Le marais semblait s’être repu des autres disparus, car sa descente dans ces eaux infernales se figea. Souriant de cet ultime répit, Yurlh attendit de son maître un geste, que quelqu’un tire sur la corde pour l’aider à sortir de ce bourbier. Mais, ni le maître, ni Kwo, ni personne ne devrait le hisser.


Enfin, apparut devant lui, autrement plus menaçante qu’elle l’était jusqu’alors, sa demeure. La galère qui l’avait, depuis près de deux sillons, abrité toutes ces journées et toutes ses nuits, bientôt l’écraserait. La galère à laquelle sa mère l’avait attaché pour mieux le protéger, disait-elle dans sa mémoire. Sa mère dont plus jamais il n’entendrait les paroles ni ne verrait les longs cheveux.


Même si elle flottait vers lui lentement, la Squale lui passa sur le corps, pour l’enfoncer sous l’eau, aussi surement que la main d’un géant.


Son instinct de survie lui fit inspirer ce qui devait être sa dernière bouchée d’air. Dans les ténèbres absolues, sous la coque du navire, avançant à la vitesse des captifs la tirant, Yurlh serrait encore fermement la corde, tel un cordon ombilical le rattachant à la vie. L’oxygène dans ses poumons alimenta son cerveau, le temps de lui rappeler le flot d’eau qui l’avait propulsé sur la toile d’araignée géante, les multiples yeux noirs, les pattes crochues aux poils brillants, les mandibules sombres et acérées et cette voix, cette petite voix à qui il avait promis de rester en vie, associée à ce sourire d’enfant, s’amusant de le voir souffler sur une mèche. 

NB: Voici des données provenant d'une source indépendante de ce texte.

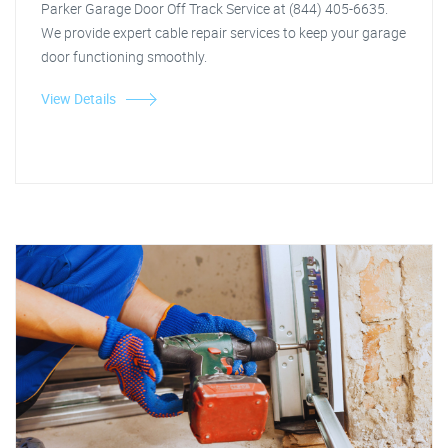
Parker Garage Door Off Track Service at (844) 405-6635.
We provide expert cable repair services to keep your garage
door functioning smoothly.
View Details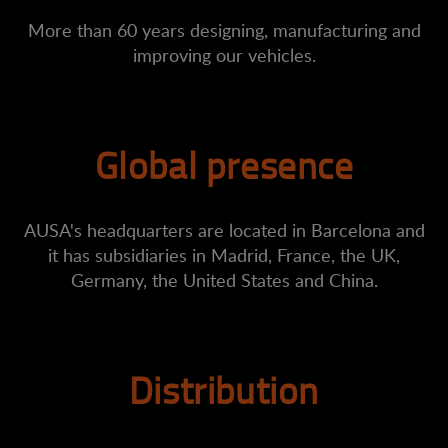
More than 60 years designing, manufacturing and
improving our vehicles.
Global presence
AUSA's headquarters are located in Barcelona and
it has subsidiaries in Madrid, France, the UK,
Germany, the United States and China.
Distribution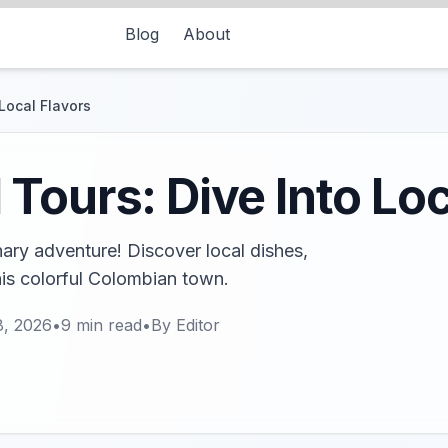
Blog
About
Local Flavors
Tours: Dive Into Loc
nary adventure! Discover local dishes,
his colorful Colombian town.
8, 2026
•
9
min read
•
By
Editor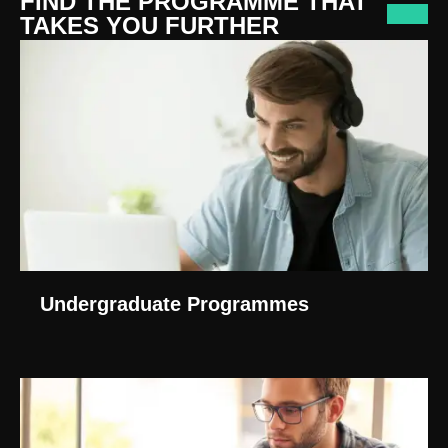
FIND THE PROGRAMME THAT
TAKES YOU FURTHER
Undergraduate Programmes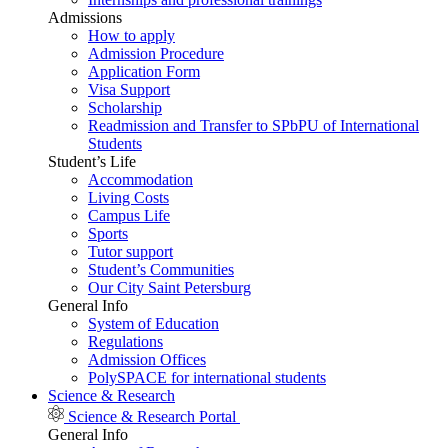
Admissions
How to apply
Admission Procedure
Application Form
Visa Support
Scholarship
Readmission and Transfer to SPbPU of International
Students
Student’s Life
Accommodation
Living Costs
Campus Life
Sports
Tutor support
Student’s Communities
Our City Saint Petersburg
General Info
System of Education
Regulations
Admission Offices
PolySPACE for international students
Science & Research
Science & Research Portal
General Info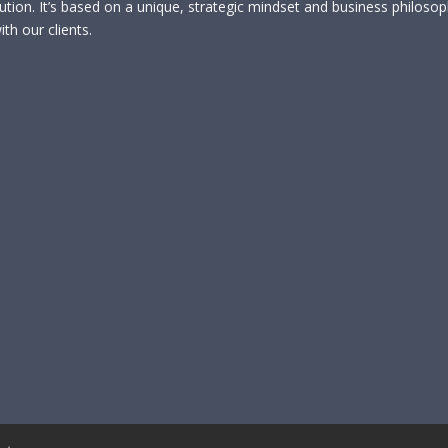
lution. It’s based on a unique, strategic mindset and business philoso
th our clients.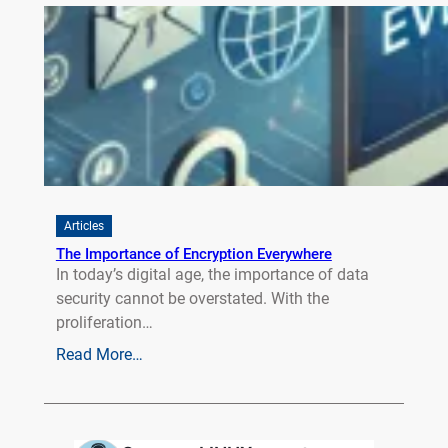
Articles
The Importance of Encryption Everywhere
In today’s digital age, the importance of data
security cannot be overstated. With the
proliferation…
Read More…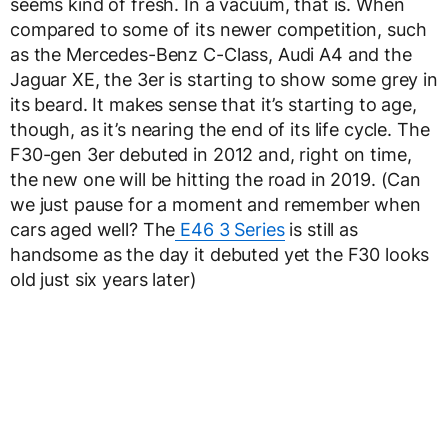
seems kind of fresh. In a vacuum, that is. When
compared to some of its newer competition, such
as the Mercedes-Benz C-Class, Audi A4 and the
Jaguar XE, the 3er is starting to show some grey in
its beard. It makes sense that it’s starting to age,
though, as it’s nearing the end of its life cycle. The
F30-gen 3er debuted in 2012 and, right on time,
the new one will be hitting the road in 2019. (Can
we just pause for a moment and remember when
cars aged well? The
E46 3 Series
is still as
handsome as the day it debuted yet the F30 looks
old just six years later)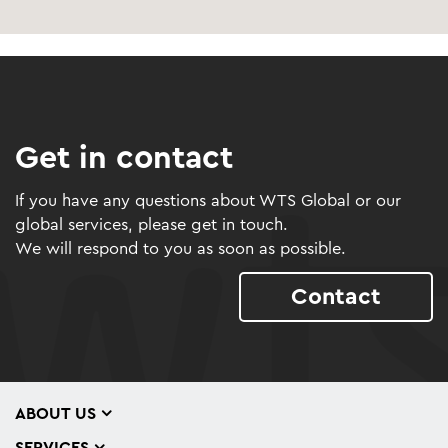
Get in contact
If you have any questions about WTS Global or our
global services, please get in touch.
We will respond to you as soon as possible.
Contact
ABOUT US
SERVICES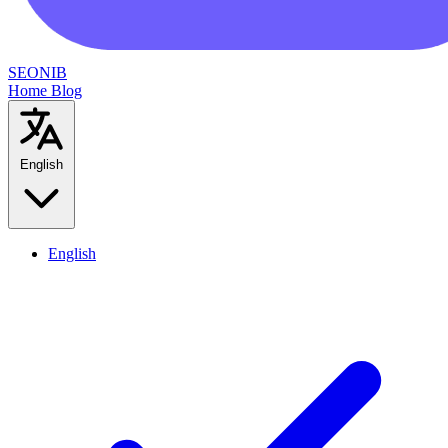
SEONIB
Home
Blog
English
English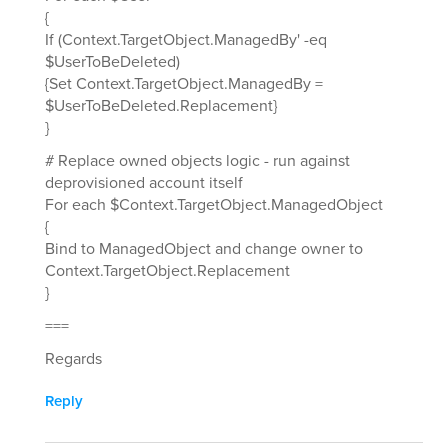
{
If (Context.TargetObject.ManagedBy' -eq
$UserToBeDeleted)
{Set Context.TargetObject.ManagedBy =
$UserToBeDeleted.Replacement}
}
# Replace owned objects logic - run against
deprovisioned account itself
For each $Context.TargetObject.ManagedObject
{
Bind to ManagedObject and change owner to
Context.TargetObject.Replacement
}
===
Regards
Reply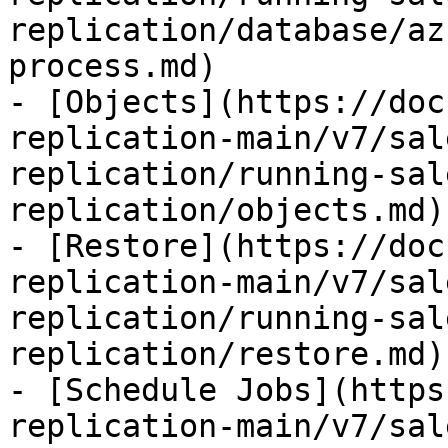
replication/database/az
process.md)

- [Objects](https://doc
replication-main/v7/sal
replication/running-sal
replication/objects.md)

- [Restore](https://doc
replication-main/v7/sal
replication/running-sal
replication/restore.md)

- [Schedule Jobs](https
replication-main/v7/sal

On ne sait jamais à qui seront destinées, avant la mort, nos dernières pensées. Ce ne fut pas pour son maître, Korshac, qui chaque jour lui avait donné un repas. Ce ne fut pas pour Kwo, l’aomen, qui lui avait appris à parler la langue des peuples civilisés. Ce ne fut pas, non plus, pour sa mère qu’il avait suivi dans les égouts d’Ildebée. Ce fut pour Kaïsha, la femme-panthère, qui avait transformé ses coups de fouet en caresses enivrantes.


Les volutes anesthésiantes de la mort allaient emporter pour toujours l’enfant docile qu’il avait été. Sa grosse main d’orkaim relâcha la corde. Et, Yurlh fut apaisé d’entrevoir, une dernière fois, le sourire de Kaïsha.